Have you ever been invited on a team building activity and felt that creeping sense of dread? Around 7 years ago I looked at the state and standard of what was being offered and found it to be increasingly predictable and in the worst cases utterly boring. When I was first approached by a client looking to come up with a new spin on it, we decided we would create something exciting, simple team building exercises like none done before.
Our first outing was to be at an upcoming conference in Hawaii, we had been over at a luau for the site inspection and watched a young boy playing the ukulele. The spark of inspiration had struck, inspired by this boy’s playing I turned to the client and said: “let’s do the world’s largest ukulele ensemble!”. It’s the perfect and a simple team building exercise, not only do you all learn something new together, but you also have to work as one to produce a piece of music at the end of it. The client agreed to the idea immediately so I set to work producing it.
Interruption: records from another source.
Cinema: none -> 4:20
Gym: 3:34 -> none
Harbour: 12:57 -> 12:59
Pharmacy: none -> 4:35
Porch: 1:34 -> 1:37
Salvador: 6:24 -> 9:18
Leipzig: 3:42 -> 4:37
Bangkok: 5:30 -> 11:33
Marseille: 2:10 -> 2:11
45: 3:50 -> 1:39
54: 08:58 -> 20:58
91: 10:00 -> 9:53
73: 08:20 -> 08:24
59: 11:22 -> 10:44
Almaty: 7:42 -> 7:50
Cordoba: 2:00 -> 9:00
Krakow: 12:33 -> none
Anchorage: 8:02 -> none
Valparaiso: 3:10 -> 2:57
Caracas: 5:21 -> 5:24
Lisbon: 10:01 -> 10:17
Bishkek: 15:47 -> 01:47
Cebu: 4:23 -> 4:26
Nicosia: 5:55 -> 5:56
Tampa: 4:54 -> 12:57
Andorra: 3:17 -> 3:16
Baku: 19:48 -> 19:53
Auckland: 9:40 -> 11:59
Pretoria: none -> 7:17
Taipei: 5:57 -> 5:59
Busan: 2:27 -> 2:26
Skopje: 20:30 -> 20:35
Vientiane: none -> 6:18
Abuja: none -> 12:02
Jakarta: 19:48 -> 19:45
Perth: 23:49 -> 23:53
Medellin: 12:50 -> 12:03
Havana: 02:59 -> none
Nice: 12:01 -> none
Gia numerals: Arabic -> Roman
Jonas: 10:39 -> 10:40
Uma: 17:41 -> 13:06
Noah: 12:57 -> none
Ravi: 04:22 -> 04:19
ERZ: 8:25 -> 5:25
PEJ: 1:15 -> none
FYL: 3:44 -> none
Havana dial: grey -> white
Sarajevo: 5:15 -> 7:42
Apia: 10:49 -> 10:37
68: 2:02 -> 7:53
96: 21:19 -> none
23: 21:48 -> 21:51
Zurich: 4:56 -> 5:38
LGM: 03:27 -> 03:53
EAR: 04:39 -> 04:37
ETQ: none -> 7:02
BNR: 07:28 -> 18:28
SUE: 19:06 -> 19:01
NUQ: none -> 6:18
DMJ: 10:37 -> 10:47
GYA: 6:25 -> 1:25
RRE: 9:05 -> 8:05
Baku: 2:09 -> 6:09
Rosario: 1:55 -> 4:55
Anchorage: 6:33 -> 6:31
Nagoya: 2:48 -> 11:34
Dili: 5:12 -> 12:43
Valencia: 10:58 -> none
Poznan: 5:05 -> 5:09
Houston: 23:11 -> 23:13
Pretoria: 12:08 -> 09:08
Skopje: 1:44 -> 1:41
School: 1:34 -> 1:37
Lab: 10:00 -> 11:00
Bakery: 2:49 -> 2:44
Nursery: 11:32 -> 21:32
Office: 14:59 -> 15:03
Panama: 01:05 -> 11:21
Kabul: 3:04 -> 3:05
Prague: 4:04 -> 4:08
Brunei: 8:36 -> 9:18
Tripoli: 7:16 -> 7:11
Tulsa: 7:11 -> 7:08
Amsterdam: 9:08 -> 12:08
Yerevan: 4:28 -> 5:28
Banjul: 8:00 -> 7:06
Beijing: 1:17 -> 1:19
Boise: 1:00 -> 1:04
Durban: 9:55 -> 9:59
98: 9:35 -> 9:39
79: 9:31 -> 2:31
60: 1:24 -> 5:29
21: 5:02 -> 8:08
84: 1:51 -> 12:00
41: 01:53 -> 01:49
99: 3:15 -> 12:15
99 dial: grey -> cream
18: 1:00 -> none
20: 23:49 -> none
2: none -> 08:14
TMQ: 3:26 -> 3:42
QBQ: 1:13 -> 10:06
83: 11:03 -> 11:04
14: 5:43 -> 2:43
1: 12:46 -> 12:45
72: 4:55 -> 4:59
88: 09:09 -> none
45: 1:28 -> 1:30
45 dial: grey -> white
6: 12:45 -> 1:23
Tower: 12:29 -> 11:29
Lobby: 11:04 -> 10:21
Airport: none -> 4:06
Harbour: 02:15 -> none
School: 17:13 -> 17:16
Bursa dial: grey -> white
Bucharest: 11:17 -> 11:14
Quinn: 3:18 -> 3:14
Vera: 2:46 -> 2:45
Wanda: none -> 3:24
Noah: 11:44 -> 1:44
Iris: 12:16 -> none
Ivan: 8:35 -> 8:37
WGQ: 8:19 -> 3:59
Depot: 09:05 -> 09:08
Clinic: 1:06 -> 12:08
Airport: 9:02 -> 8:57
First I needed to know how many ukulele players we needed in order to break the current world record. I spoke with the Guinness World Record team and they informed us that they didn’t even currently have a record for that specific challenge. They were more than happy to let us set the benchmark though and we agreed that we would need a minimum of 850 players working in near harmony for no less than 5 minutes. We already had access to 950 conference attendees and so I thought this was going to be an easy win.
We went out and purchased near 1000 ukuleles for the event and then made sure we had the best ukulele player in Hawaii booked to teach our huge and inexperienced team of attendees. They weren’t going to be tackling Bach or Beethoven, but we were sure they could handle a few simple chords together if guided through. What we hadn’t banked on was the fact that we needed a Guinness World Records representative present in order to legitimize the attempt.
In their stead, we could also have the event overseen and validated by a local celebrity or politician to at least perform a headcount of the gathering. Even the best-laid plans, however, can be easily disrupted and before the count was complete a few of our 950 opened the doors to the auditorium and this meant the count was invalid. We can still say that we hold the world record for the largest ukulele ensemble, but it wasn’t a Guinness world record. We’re more than happy with the amount of media coverage and local television interest it built for the client, however.
We learned a valuable lesson in trying to organize this record attempt. We know now how important it is to work directly with a Guinness World Record adjudicator to ensure all the necessary stipulations are followed. Having the attempt validated is not just a matter of pride but in terms of a simple team building exercise, it just means that the entire team has something to look back on and remember. A shared experience that they can continue to bond over even after the day is done.